- RECORDS SUPPLIED
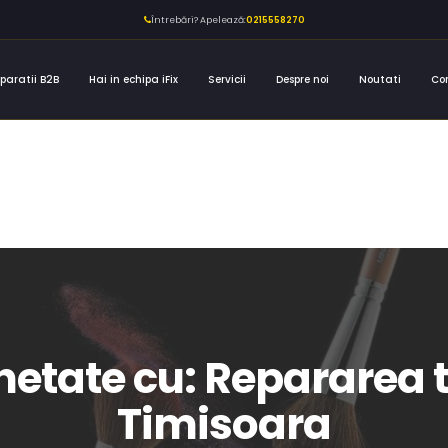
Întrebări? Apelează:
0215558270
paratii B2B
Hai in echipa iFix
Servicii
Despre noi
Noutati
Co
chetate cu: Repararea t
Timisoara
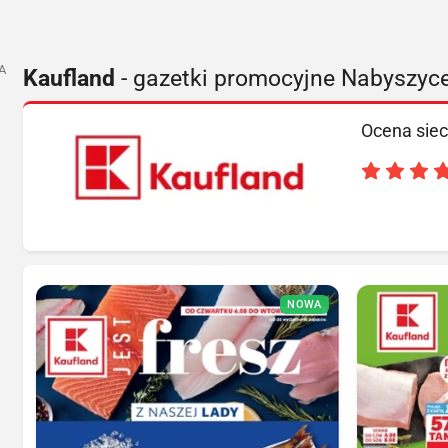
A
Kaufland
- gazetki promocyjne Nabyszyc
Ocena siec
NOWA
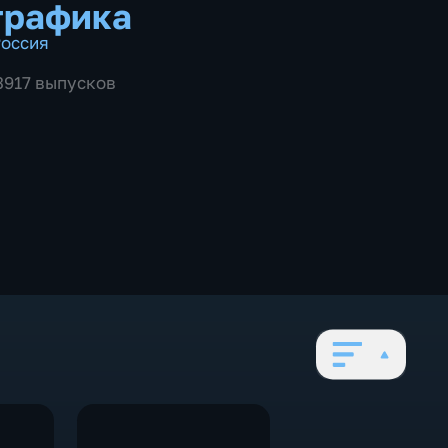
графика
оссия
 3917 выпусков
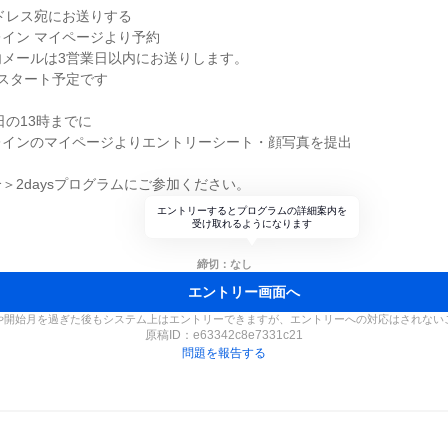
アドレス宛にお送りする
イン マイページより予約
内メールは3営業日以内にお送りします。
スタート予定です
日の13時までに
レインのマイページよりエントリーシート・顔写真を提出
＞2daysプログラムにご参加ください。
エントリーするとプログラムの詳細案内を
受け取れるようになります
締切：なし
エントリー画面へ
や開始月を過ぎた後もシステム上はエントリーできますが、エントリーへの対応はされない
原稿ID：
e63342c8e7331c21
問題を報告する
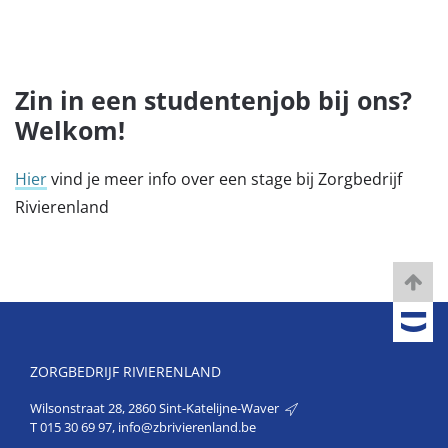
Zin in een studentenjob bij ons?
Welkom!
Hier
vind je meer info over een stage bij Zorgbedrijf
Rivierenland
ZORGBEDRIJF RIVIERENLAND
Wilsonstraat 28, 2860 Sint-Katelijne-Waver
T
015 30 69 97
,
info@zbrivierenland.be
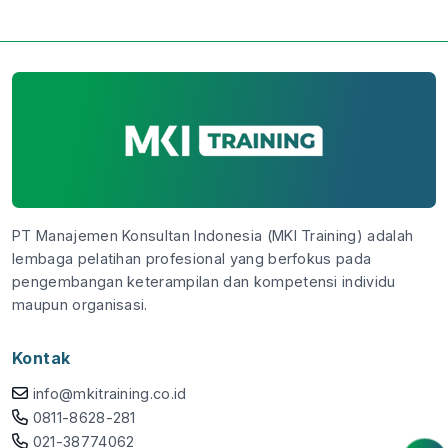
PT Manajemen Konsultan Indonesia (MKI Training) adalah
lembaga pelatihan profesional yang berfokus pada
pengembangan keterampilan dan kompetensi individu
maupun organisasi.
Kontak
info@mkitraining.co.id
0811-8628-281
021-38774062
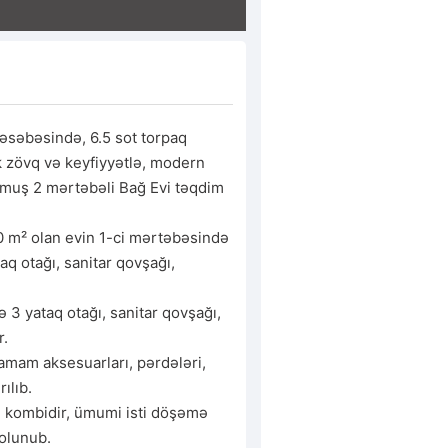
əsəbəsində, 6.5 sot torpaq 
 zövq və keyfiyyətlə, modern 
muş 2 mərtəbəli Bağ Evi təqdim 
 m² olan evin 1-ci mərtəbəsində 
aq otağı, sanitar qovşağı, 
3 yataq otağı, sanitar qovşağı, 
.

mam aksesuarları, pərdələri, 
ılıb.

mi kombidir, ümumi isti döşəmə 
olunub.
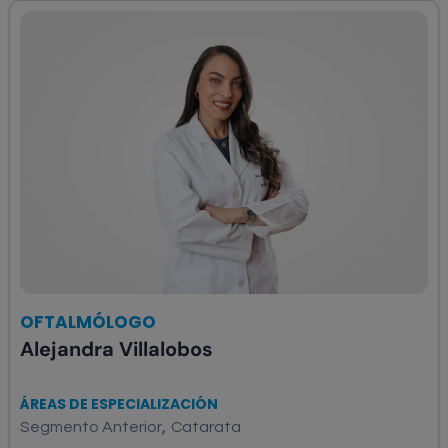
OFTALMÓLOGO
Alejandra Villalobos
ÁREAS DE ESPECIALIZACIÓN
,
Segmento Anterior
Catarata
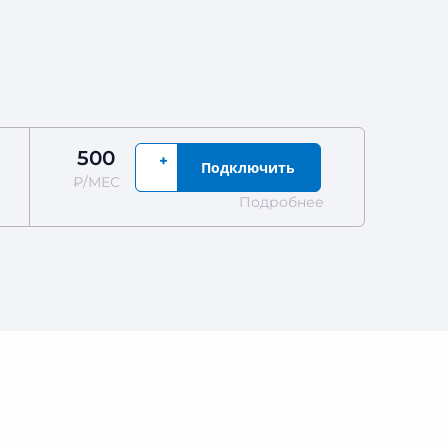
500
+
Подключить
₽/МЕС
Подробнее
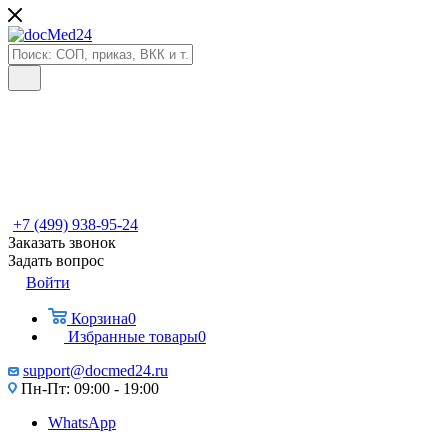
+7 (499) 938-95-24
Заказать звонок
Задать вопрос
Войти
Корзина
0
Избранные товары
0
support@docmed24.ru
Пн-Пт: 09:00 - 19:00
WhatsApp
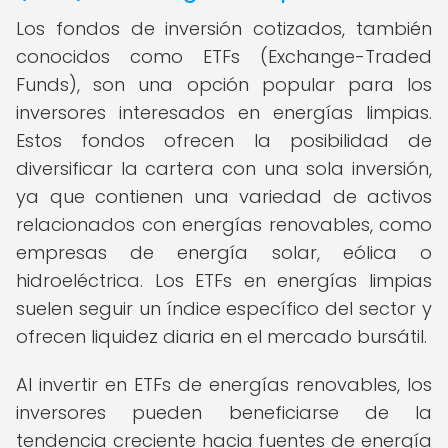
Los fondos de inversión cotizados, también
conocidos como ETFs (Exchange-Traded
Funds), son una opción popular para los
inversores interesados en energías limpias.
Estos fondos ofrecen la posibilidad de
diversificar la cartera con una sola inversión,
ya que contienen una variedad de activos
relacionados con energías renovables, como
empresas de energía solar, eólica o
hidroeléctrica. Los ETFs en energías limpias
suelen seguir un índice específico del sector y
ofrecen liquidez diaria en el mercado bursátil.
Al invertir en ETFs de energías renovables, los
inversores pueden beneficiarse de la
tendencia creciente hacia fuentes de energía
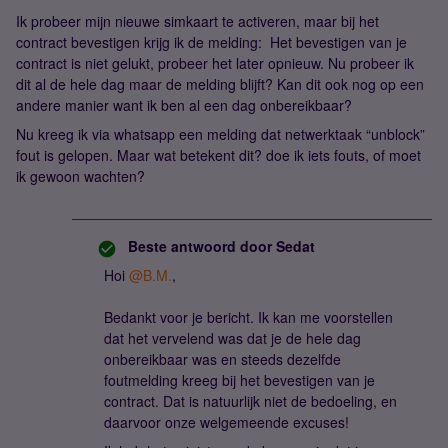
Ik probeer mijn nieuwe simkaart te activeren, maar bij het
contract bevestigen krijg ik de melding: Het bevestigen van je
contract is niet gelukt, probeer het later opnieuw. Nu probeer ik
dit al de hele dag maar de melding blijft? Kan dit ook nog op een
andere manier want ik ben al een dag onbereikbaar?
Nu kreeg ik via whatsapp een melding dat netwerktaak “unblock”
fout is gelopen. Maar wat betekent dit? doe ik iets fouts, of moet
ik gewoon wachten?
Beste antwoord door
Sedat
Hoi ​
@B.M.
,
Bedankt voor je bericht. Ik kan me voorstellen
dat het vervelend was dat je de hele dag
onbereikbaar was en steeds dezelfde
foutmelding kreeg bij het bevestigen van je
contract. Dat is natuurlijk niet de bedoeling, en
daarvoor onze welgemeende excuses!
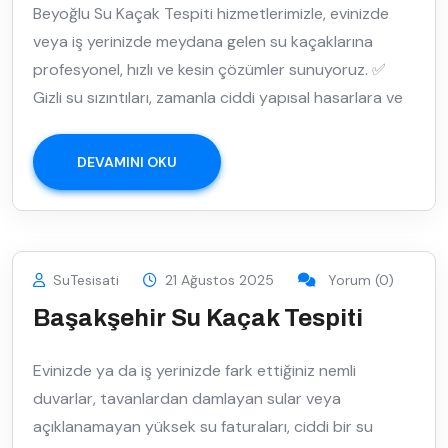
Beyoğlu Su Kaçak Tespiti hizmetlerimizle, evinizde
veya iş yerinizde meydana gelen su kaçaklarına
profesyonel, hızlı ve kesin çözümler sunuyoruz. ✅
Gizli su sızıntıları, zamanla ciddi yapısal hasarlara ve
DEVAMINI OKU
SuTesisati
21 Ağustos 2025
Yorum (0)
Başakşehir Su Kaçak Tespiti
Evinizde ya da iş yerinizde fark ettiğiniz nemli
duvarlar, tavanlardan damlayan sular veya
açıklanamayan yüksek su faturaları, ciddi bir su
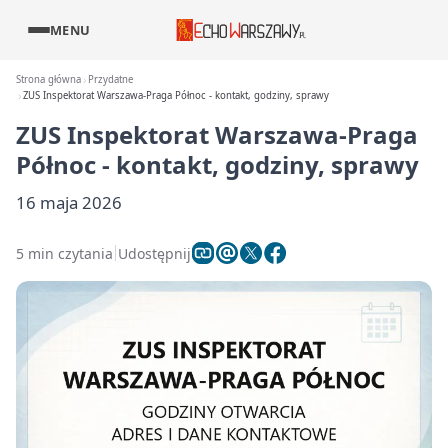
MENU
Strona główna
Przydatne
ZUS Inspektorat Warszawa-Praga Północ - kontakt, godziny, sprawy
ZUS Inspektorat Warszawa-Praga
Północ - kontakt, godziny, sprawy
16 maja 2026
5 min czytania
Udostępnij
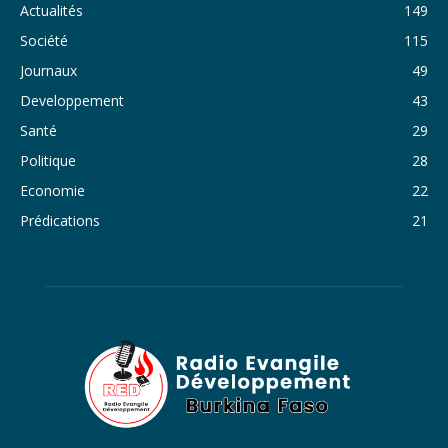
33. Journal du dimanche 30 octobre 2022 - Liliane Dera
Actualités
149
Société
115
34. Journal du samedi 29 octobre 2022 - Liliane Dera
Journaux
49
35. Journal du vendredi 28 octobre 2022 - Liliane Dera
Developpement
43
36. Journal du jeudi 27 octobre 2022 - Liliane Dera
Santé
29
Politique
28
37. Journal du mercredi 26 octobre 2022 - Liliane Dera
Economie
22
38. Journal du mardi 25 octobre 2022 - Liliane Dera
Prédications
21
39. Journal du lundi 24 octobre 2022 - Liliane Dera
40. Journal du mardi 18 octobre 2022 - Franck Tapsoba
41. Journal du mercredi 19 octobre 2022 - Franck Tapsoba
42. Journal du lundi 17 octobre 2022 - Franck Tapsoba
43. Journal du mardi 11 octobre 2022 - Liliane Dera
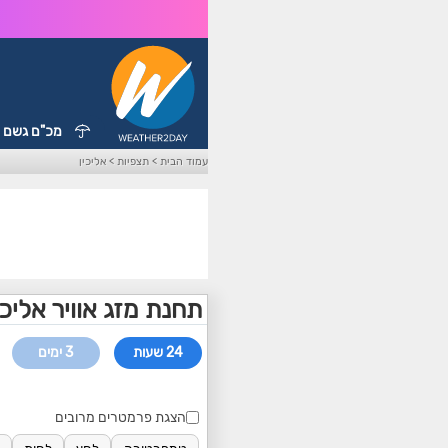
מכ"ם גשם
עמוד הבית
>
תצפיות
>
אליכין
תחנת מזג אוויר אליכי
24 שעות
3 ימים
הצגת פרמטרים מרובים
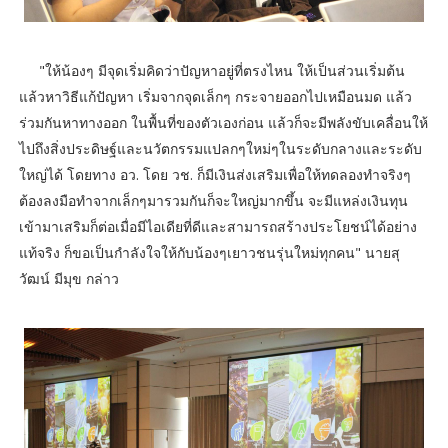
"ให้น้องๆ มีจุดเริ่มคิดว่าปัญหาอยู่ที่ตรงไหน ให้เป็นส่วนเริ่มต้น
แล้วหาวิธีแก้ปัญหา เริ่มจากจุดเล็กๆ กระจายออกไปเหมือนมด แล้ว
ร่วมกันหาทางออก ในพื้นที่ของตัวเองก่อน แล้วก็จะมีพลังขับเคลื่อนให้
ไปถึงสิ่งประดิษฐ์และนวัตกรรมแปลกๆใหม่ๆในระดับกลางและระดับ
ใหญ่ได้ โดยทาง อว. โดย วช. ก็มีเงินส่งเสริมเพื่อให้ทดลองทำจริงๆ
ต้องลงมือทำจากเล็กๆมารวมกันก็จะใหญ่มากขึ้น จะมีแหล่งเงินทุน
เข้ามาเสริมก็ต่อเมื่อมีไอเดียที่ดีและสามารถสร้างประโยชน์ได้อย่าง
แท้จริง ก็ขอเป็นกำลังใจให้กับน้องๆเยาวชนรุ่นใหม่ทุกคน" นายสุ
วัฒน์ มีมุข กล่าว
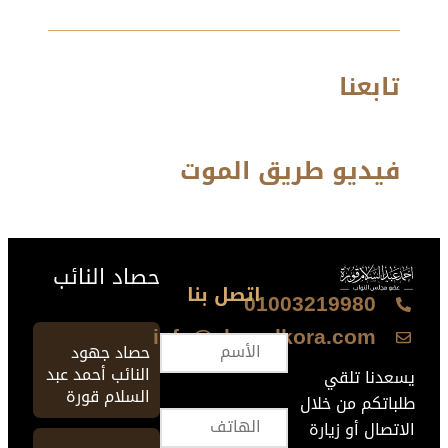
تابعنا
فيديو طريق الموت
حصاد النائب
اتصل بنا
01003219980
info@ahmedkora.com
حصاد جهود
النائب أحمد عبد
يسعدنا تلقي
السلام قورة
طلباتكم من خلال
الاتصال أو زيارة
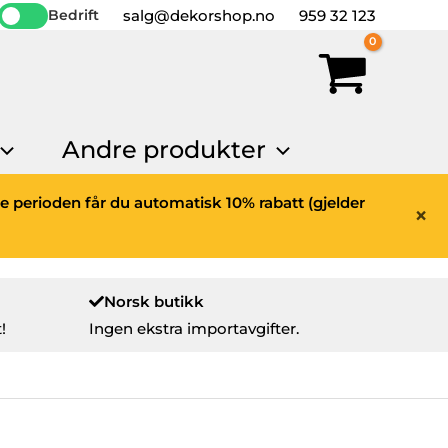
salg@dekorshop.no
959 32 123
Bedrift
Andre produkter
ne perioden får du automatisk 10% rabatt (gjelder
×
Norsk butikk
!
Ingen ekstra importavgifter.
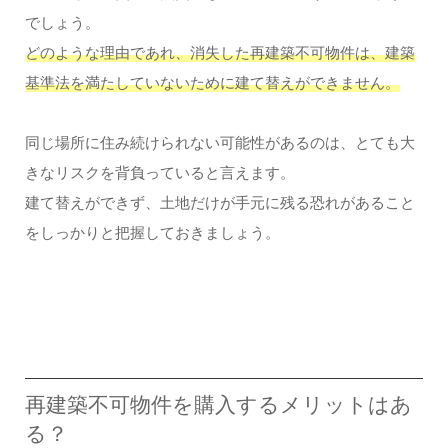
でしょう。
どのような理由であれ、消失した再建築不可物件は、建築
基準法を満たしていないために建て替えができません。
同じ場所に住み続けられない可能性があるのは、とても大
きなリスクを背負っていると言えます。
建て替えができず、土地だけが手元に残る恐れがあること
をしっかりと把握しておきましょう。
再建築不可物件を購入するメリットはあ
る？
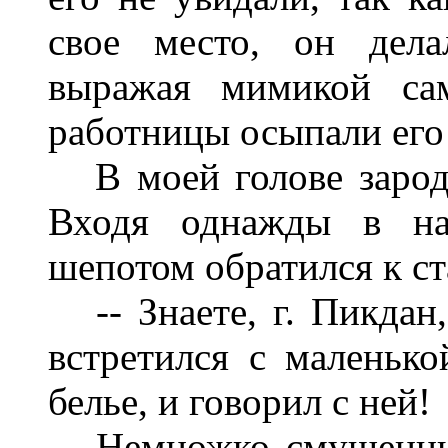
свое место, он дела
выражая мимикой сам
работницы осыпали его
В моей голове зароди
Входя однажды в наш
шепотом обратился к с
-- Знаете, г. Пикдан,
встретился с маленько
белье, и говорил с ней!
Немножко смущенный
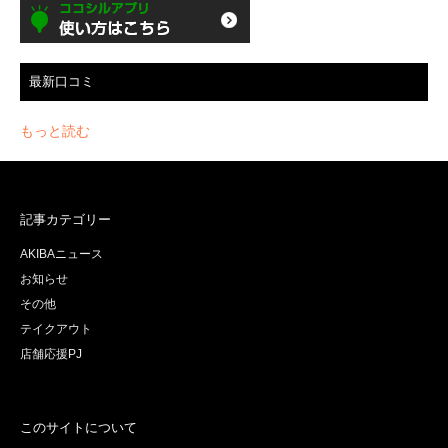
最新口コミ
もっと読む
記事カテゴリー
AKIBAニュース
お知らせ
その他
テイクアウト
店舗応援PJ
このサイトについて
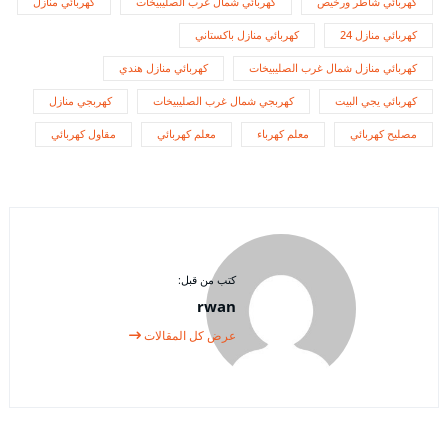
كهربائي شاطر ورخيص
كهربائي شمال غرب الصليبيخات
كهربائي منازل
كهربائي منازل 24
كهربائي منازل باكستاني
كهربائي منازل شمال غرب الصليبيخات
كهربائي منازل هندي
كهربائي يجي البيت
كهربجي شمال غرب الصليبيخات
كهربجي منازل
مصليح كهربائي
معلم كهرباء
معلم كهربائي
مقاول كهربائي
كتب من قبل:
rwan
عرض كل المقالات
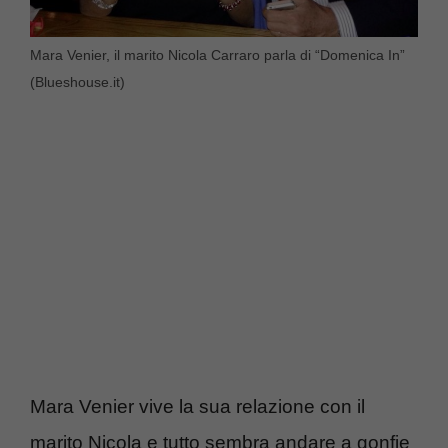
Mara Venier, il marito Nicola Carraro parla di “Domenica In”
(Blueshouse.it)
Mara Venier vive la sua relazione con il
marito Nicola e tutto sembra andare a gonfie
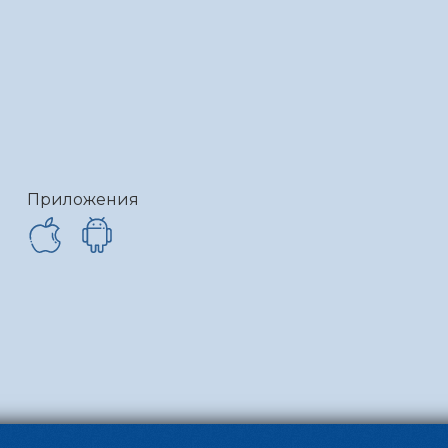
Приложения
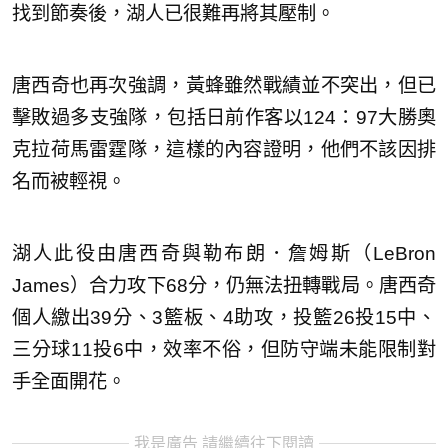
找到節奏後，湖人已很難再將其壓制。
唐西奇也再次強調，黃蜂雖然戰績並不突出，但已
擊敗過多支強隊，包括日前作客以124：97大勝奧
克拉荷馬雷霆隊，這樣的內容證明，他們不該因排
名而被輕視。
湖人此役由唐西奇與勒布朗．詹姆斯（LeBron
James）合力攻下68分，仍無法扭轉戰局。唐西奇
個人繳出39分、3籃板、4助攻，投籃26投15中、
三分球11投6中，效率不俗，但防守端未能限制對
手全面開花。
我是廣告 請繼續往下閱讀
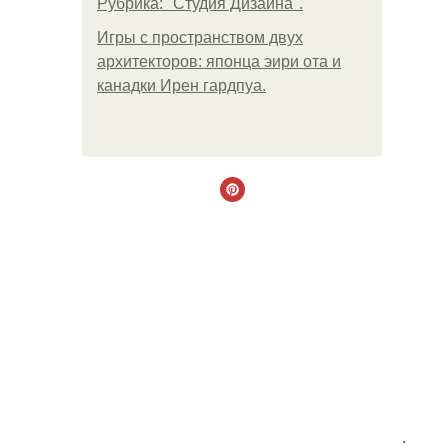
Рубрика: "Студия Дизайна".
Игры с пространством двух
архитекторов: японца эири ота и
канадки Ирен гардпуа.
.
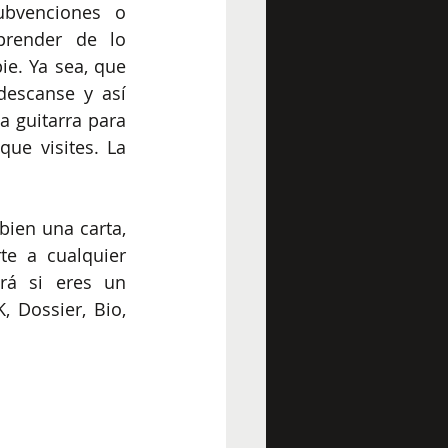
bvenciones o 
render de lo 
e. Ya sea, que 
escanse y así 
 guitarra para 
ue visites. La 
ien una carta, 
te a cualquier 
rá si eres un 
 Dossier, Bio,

- PROMPT
Could you please write out exactly the lines from the start of the entries above through the line that holds "内メールは3営業日以内にお送りします。", both included, with no pictures?

- ANSWER FOR THIS EXERCISE
Întrebări? Apelează:
0215558270
paratii B2B
Hai in echipa iFix
Servicii
Despre noi
Noutati
Co
chetate cu: Repararea t
Timisoara
A
Kaufland
- gazetki promocyjne Nabyszyc
Ocena siec
NOWA
графика
оссия
 3917 выпусков
アドレス宛にお送りする
イン マイページより予約
内メールは3営業日以内にお送りします。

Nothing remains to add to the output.